_ACTIVITY:_
Lines from the start of the data through the line containing "fácil y única" must be given again exactly. Leave the others out.
*** DATA FOR ANALYSIS Section Begins ***
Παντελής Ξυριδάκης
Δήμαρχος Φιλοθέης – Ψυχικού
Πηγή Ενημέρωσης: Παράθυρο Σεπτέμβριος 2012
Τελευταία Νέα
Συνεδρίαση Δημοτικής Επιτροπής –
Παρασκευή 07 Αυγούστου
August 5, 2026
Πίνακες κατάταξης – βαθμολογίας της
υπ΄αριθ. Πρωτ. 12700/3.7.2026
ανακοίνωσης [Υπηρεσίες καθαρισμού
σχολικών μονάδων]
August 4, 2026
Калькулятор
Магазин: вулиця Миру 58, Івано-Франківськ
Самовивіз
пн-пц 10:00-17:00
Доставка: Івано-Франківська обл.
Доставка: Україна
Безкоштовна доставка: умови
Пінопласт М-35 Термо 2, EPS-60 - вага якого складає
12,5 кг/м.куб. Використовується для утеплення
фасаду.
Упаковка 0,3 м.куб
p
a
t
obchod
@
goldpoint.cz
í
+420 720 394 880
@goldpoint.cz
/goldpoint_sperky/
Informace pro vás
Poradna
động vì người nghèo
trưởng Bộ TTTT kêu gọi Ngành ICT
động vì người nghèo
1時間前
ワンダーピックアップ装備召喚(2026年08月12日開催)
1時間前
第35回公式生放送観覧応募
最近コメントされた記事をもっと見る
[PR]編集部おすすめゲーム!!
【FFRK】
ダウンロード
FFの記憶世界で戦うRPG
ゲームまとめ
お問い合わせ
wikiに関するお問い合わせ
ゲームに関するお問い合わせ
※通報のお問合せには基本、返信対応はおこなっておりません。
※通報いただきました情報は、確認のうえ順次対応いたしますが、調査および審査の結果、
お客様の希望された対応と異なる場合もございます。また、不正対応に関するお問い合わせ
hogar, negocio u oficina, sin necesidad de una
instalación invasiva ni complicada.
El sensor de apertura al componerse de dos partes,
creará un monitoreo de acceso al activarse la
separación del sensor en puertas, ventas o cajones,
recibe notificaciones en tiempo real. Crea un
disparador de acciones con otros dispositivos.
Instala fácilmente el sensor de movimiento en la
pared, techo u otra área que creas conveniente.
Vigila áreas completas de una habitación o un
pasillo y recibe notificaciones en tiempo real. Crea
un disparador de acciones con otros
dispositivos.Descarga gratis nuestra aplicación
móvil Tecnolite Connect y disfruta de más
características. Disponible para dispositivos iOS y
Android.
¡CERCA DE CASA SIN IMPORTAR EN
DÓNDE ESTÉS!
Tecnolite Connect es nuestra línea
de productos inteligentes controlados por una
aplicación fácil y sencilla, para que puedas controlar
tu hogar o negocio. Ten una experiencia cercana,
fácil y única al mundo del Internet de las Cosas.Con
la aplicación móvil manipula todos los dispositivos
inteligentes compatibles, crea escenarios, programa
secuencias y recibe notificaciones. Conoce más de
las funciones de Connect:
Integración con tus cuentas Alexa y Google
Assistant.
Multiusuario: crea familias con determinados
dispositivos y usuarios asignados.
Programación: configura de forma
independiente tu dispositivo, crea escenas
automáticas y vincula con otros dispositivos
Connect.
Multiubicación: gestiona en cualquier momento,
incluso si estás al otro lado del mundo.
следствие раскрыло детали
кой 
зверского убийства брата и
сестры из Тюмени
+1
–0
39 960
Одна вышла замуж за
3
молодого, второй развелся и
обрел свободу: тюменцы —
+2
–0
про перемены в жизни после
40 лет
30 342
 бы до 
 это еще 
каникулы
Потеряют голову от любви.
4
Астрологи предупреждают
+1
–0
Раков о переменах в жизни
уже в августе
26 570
*** DATA FOR ANALYSIS Section Ends ***
_PROBLEM SOLUTION:_
Παντελής Ξυριδάκης
Δήμαρχος Φιλοθέης – Ψυχικού
Πηγή Ενημέρωσης: Παράθυρο Σεπτέμβριος 2012
Τελευταία Νέα
Συνεδρίαση Δημοτικής Επιτροπής –
Παρασκευή 07 Αυγούστου
August 5, 2026
Πίνακες κατάταξης – βαθμολογίας της
υπ΄αριθ. Πρωτ. 12700/3.7.2026
ανακοίνωσης [Υπηρεσίες καθαρισμού
σχολικών μονάδων]
August 4, 2026
Калькулятор
Магазин: вулиця Миру 58, Івано-Франківськ
Самовивіз
пн-пц 10:00-17:00
Доставка: Івано-Франківська обл.
Доставка: Україна
Безкоштовна доставка: умови
Пінопласт М-35 Термо 2, EPS-60 - вага якого складає
12,5 кг/м.куб. Використовується для утеплення
фасаду.
Упаковка 0,3 м.куб
p
a
t
obchod
@
goldpoint.cz
í
+420 720 394 880
@goldpoint.cz
/goldpoint_sperky/
Informace pro vás
Poradna
động vì người nghèo
trưởng Bộ TTTT kêu gọi Ngành ICT
động vì người nghèo
1時間前
ワンダーピックアップ装備召喚(2026年08月12日開催)
1時間前
第35回公式生放送観覧応募
最近コメントされた記事をもっと見る
[PR]編集部おすすめゲーム!!
【FFRK】
ダウンロード
FFの記憶世界で戦うRPG
ゲームまとめ
お問い合わせ
wikiに関するお問い合わせ
ゲームに関するお問い合わせ
※通報のお問合せには基本、返信対応はおこなっておりません。
※通報いただきました情報は、確認のうえ順次対応いたしますが、調査および審査の結果、
お客様の希望された対応と異なる場合もございます。また、不正対応に関するお問い合わせ
hogar, negocio u oficina, sin necesidad de una
instalación invasiva ni complicada.
El sensor de apertura al componerse de dos partes,
creará un monitoreo de acceso al activarse la
separación del sensor en puertas, ventas o cajones,
recibe notificaciones en tiempo real. Crea un
disparador de acciones con otros dispositivos.
Instala fácilmente el sensor de movimiento en la
pared, techo u otra área que creas conveniente.
Vigila áreas completas de una habitación o un
pasillo y recibe notificaciones en tiempo real. Crea
un disparador de acciones con otros
dispositivos.Descarga gratis nuestra aplicación
móvil Tecnolite Connect y disfruta de más
características. Disponible para dispositivos iOS y
Android.
¡CERCA DE CASA SIN IMPORTAR EN
DÓNDE ESTÉS!
Tecnolite Connect es nuestra línea
de productos inteligentes controlados por una
aplicación fácil y sencilla, para que puedas controlar
tu hogar o negocio. Ten una experiencia cercana,
fácil y única al mundo del Internet de las Cosas.Con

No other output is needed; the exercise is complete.